Integration of ViteJS in a Django project.

Installation

Django

pip install django-vite

Add django_vite to your INSTALLED_APPS in your settings.py (before your apps that are using it).

INSTALLED_APPS = [
    ...
    'django_vite',
    ...
]

ViteJS

Follow instructions on https://vitejs.dev/guide/. And mostly the SSR part.

Then in your ViteJS config file :

  • Set the base options the same as your STATIC_URL Django setting.
  • Set the build.outDir path to where you want the assets to compiled.
  • Set the build.manifest options to true.
  • As you are in SSR and not in SPA, you don't have an index.html that ViteJS can use to determine which files to compile. You need to tell it directly in build.rollupOptions.input.
export default defineConfig({
  ...
  base: "/static/",
  build {
    ...
    manifest: true,
    outDir: resolve("./assets"),
    rollupOptions: {
      input: {
        <unique key>: '<path to your asset>'
      }
    }
  }
}

Assets

As recommended on Vite's backend integration guide, your assets should include the modulepreload polyfill.

// Add this at the beginning of your app entry.
import 'vite/modulepreload-polyfill';

Usage

Configuration

Define a default DJANGO_VITE configuration in your settings.py.

DJANGO_VITE = {
  "default": {
    "dev_mode": True
  }
}

Or if you prefer to use the legacy module-level settings, you can use:

DJANGO_VITE_DEV_MODE = True

Be sure that the build.outDir from vite.config.js is included in STATICFILES_DIRS.

STATICFILES_DIRS = [
  BASE_DIR / "assets"
]

Dev Mode

The dev_mode/DJANGO_VITE_DEV_MODE boolean defines if you want to include assets in development mode or production mode.
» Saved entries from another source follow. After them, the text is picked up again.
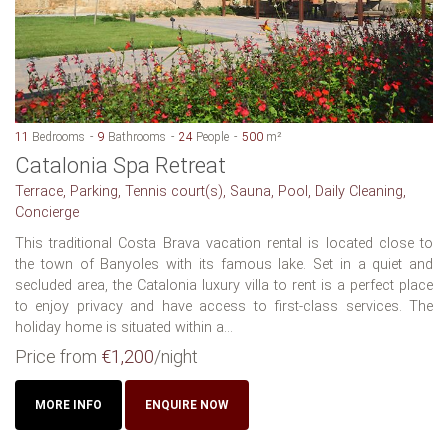
11
Bedrooms
9
Bathrooms
24
People
500
m²
Catalonia Spa Retreat
Terrace, Parking, Tennis court(s), Sauna, Pool, Daily Cleaning,
Concierge
This traditional Costa Brava vacation rental is located close to
the town of Banyoles with its famous lake. Set in a quiet and
secluded area, the Catalonia luxury villa to rent is a perfect place
to enjoy privacy and have access to first-class services. The
holiday home is situated within a...
Price from
€1,200
/night
MORE INFO
ENQUIRE NOW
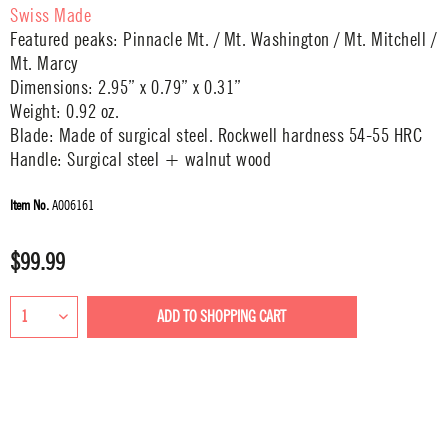
Swiss Made
Featured peaks: Pinnacle Mt. / Mt. Washington / Mt. Mitchell /
Mt. Marcy
Dimensions: 2.95” x 0.79” x 0.31”
Weight: 0.92 oz.
Blade: Made of surgical steel. Rockwell hardness 54-55 HRC
Handle: Surgical steel + walnut wood
Item No.
A006161
$99.99
ADD TO
SHOPPING CART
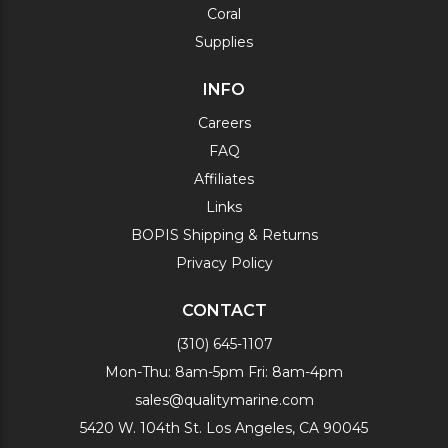
Coral
Supplies
INFO
Careers
FAQ
Affiliates
Links
BOPIS Shipping & Returns
Privacy Policy
CONTACT
(310) 645-1107
Mon-Thu: 8am-5pm Fri: 8am-4pm
sales@qualitymarine.com
5420 W. 104th St. Los Angeles, CA 90045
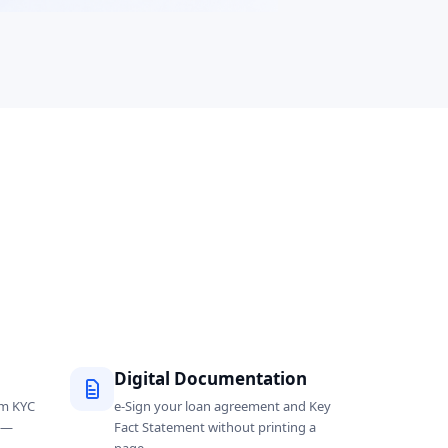
Digital Documentation
om KYC
e-Sign your loan agreement and Key
l —
Fact Statement without printing a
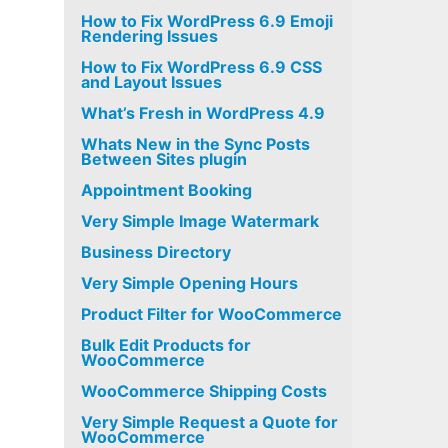
How to Fix WordPress 6.9 Emoji
Rendering Issues
How to Fix WordPress 6.9 CSS
and Layout Issues
What’s Fresh in WordPress 4.9
Whats New in the Sync Posts
Between Sites plugin
Appointment Booking
Very Simple Image Watermark
Business Directory
Very Simple Opening Hours
Product Filter for WooCommerce
Bulk Edit Products for
WooCommerce
WooCommerce Shipping Costs
Very Simple Request a Quote for
WooCommerce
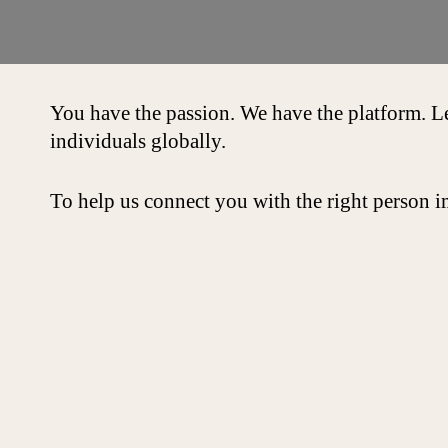
You have the passion. We have the platform. L
individuals globally.
To help us connect you with the right person i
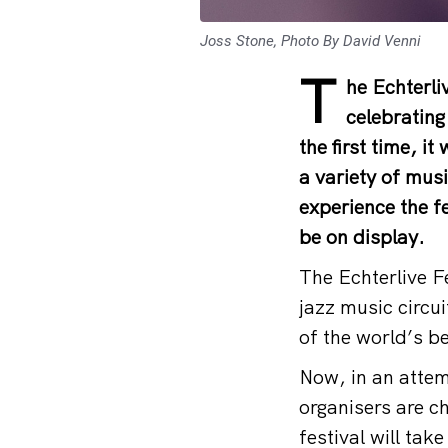
Joss Stone, Photo By David Venni
T
he Echterli
celebrating 
the first time, i
a variety of musi
experience the fe
be on display.
The Echterlive F
jazz music circu
of the world’s b
Now, in an attem
organisers are c
festival will ta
  • In development mode, assets are included as modules using the ViteJS webserver. This will enable HMR for your assets.
  • In production mode, assets are included as standard assets (no ViteJS webserver and HMR) like default Django static files. This means that your assets must be compiled with ViteJS before.
  • This setting may be set as the same value as your DEBUG setting in Django. But you can do what is good for your needs.

Template tags

Include this in your base HTML template file.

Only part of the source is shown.